The Ukrainians are putting up an incredible fight. Western allies have embraced a broad sanction regime that is isolating Russia. What comes next remains deeply uncertain.
That said, the U.S. economy is resilient. There will some negative ripples of repercussions with the global economy reeling from its second major shock following the global pandemic.
Odds are U.S. inflation will inch higher since supply chain problems will worsen, and commodity prices should stay elevated. Energy costs in particular have climbed since Russian and Ukrainian exports together account for 12% of global oil production. Major shifts in geopolitical and economic relations are likely.
"We are in a new ideological conflict, not one between communists and capitalists, but one between irredentist tyranny and liberal democracy," Martin Wolf, chief economics commentator at the Financial Times, wrote in that newspaper.
Considering the scale of the rupture with recent history, what are the implications for managing money, especially investments to pay for our children's education and our retirement?

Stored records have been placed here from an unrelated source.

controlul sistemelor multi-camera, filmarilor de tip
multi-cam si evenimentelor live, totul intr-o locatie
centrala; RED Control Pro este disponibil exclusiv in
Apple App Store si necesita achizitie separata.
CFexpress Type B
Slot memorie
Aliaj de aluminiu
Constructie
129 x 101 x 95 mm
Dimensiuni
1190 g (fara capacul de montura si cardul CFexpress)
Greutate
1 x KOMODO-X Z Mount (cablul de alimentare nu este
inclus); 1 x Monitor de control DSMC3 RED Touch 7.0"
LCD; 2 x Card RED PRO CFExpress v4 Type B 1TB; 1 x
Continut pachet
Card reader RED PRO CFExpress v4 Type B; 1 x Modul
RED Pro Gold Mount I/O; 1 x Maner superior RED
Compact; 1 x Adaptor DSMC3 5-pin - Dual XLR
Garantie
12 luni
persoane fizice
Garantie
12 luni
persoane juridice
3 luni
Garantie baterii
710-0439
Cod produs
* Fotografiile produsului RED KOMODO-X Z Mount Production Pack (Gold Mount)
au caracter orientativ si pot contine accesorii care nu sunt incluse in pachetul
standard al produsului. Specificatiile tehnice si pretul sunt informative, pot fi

I've gone through many columns and reports with suggested strategies for protecting portfolios from downside risks and maneuvers to reap some profits from higher inflation.
Overall, I remain skeptical. Instead, I keep returning to a basic and boring recommendation: Don't do anything different, at least not now.
My main reason for the do-nothing strategy is my assumption that your investments are well-diversified. For one thing, most of us are exposed to the markets through college savings plans and employer-sponsored retirement savings plans.
These portfolios are diversified with a mix of stocks and fixed income securities (especially considering the popularity of target date funds). For another, we've experienced several negative shocks over the past two decades, including 9/11, the 2008 recession, and the global pandemic. Investors have learned that diversification pays. Stick with your current strategy and tune out the market noise.
The fundamentals of personal finance are good in all seasons, but they're particularly apt in times of stress and unusual uncertainties.
Make sure you're diversified. Keep adding to household savings. Pay down debts. Invest in your job skills to advance your economic security.
One additional thought. I'd like to echo the call made by New York Times personal finance columnist Ron Lieber. If you've enjoyed financial gains in recent years, give some of the earnings away to support the Ukrainian victims of Putin's immoral war.
Chris Farrell is senior economics contributor to American Public Media's "Marketplace" and a commentator for Minnesota Public Radio.